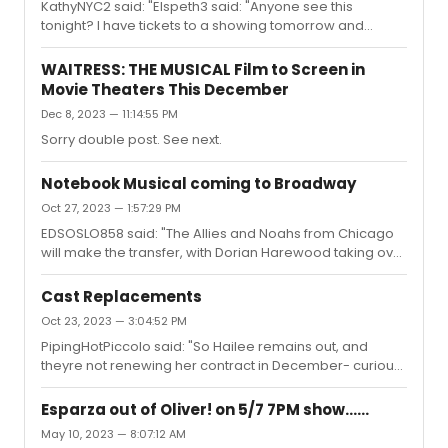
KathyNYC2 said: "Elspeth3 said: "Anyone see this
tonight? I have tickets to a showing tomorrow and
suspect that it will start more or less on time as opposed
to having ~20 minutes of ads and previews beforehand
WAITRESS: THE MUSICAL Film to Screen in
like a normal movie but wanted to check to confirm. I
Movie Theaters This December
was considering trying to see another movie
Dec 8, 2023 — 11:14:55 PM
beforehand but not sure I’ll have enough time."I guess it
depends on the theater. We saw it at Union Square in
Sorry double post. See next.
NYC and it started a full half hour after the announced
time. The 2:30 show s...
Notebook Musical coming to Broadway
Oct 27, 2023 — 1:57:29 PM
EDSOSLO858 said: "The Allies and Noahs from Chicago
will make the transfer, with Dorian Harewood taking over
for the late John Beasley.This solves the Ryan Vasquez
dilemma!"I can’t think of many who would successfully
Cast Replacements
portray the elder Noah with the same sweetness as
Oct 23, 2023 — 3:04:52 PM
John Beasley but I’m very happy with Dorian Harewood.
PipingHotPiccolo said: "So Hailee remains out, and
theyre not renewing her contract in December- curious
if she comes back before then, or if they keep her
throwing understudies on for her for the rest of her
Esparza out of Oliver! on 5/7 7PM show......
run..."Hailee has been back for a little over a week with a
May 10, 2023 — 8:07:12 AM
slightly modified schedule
■ ■ ■ ■ ■ ■ ■
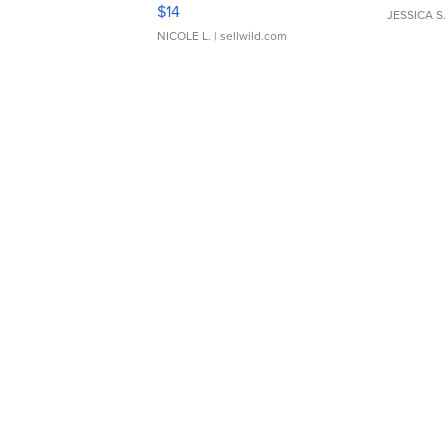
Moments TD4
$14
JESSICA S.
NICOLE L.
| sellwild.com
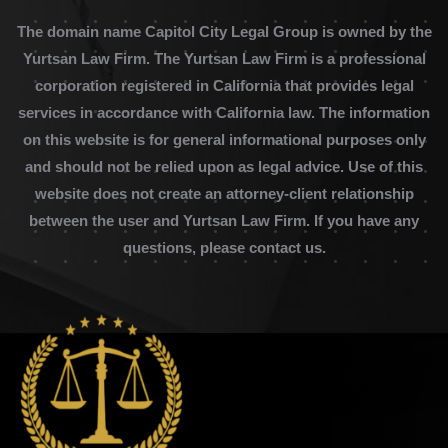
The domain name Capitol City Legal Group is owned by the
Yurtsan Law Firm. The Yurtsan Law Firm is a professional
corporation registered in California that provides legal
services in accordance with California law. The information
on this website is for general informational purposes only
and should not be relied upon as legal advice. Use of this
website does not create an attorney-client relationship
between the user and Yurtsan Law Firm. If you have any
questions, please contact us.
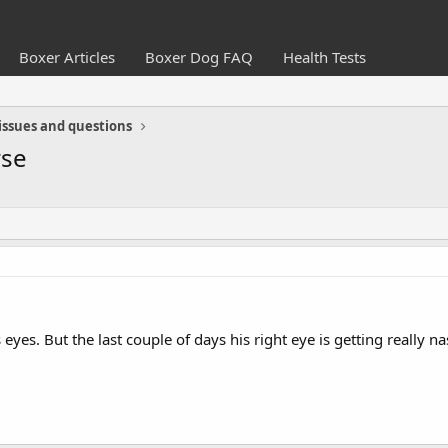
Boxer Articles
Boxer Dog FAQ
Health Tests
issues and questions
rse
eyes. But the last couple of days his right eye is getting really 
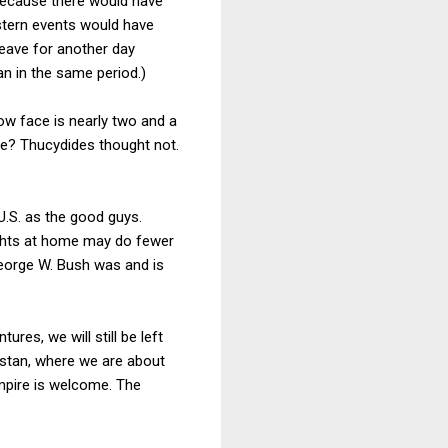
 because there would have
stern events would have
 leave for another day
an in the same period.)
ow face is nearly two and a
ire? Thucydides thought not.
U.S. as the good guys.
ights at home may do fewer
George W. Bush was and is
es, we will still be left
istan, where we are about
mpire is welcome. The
■ ■ ■ ■ ■ ■ ■
(Try it): Within the listing above, the lines from the one with "between the user" through the one with "mpire is welcome. The" are to be given again word for word. Do not include pictures.

(Expected answer):
between the user and Yurtsan Law Firm. If you have any
questions, please contact us.
Boxer Articles
Boxer Dog FAQ
Health Tests
issues and questions
rse
eyes. But the last couple of days his right eye is getting really 
 because there would have
stern events would have
 leave for another day
an in the same period.)
ow face is nearly two and a
ire? Thucydides thought not.
U.S. as the good guys.
ights at home may do fewer
George W. Bush was and is
es, we will still be left
istan, where we are about
mpire is welcome. The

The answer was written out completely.